A novel double heme substitution produces a functional bo3 variant of the quinol oxidase aa3 of Bacillus cereus. Purification and paratial characterization

A novel bo3-type quinol oxidase was highly purified from Bacillus cereus PYM1, a spontaneous mutant unable to synthesize heme A and therefore spectroscopically detectable cytochromes aa3 and caa3. The purified enzyme contained 12.4 nmol of heme O and 11.5 nmol of heme B mg-1 protein. The enzyme was composed of two subunits with an Mr of 51,000 and 30,000, respectively. Both subunits were immunoreactive to antibodies raised against the B cereus aa3 oxidase. Moreover, amino-terminal sequence analysis of the 30-kDa subunit revealed that the first 19 residues were identical to those from the 30-kDa subunit of the B. cereus aa3 oxidase.
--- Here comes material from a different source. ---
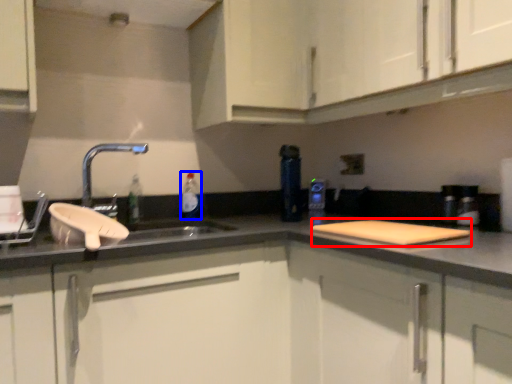 Question: Which of the following is the farthest to the observer, cutting board (highlighted by a red box) or bottle (highlighted by a blue box)?

Choices:
 (A) cutting board
 (B) bottle

Answer: (B)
The purified bo3 oxidase failed to oxidize ferrrocytochrome c (neither yeast nor horse) but oxidized tetrachlorohydroquinol with an apparent Km of 498 microM, a Vmax of 21 micromol of O2 min-1mg-1, and a calculated turnover of 55 s-1. The quinol oxidase activity with tetrachlorohydroquinol was inhibited by potassium cyanide and 2-n-heptyl 4-hydroxyquinoline-N-oxide with an I50 of 24 and 300 microM, respectively. Our results demonstrate that the bo3 oxidase of this mutant is not the product of a new operon but instead is a cytochrome aa3 apoprotein encoded by the qox operon of the aa3 oxidase of B. cereus wild type promiscuously assembled with hemes B and O replacing heme A, producing a novel bo3 cytochrome. This is the first reported example of an enzymatically active promiscuous oxidase resulting from the simultaneous substitution of its original hemes in the high and low spin sites.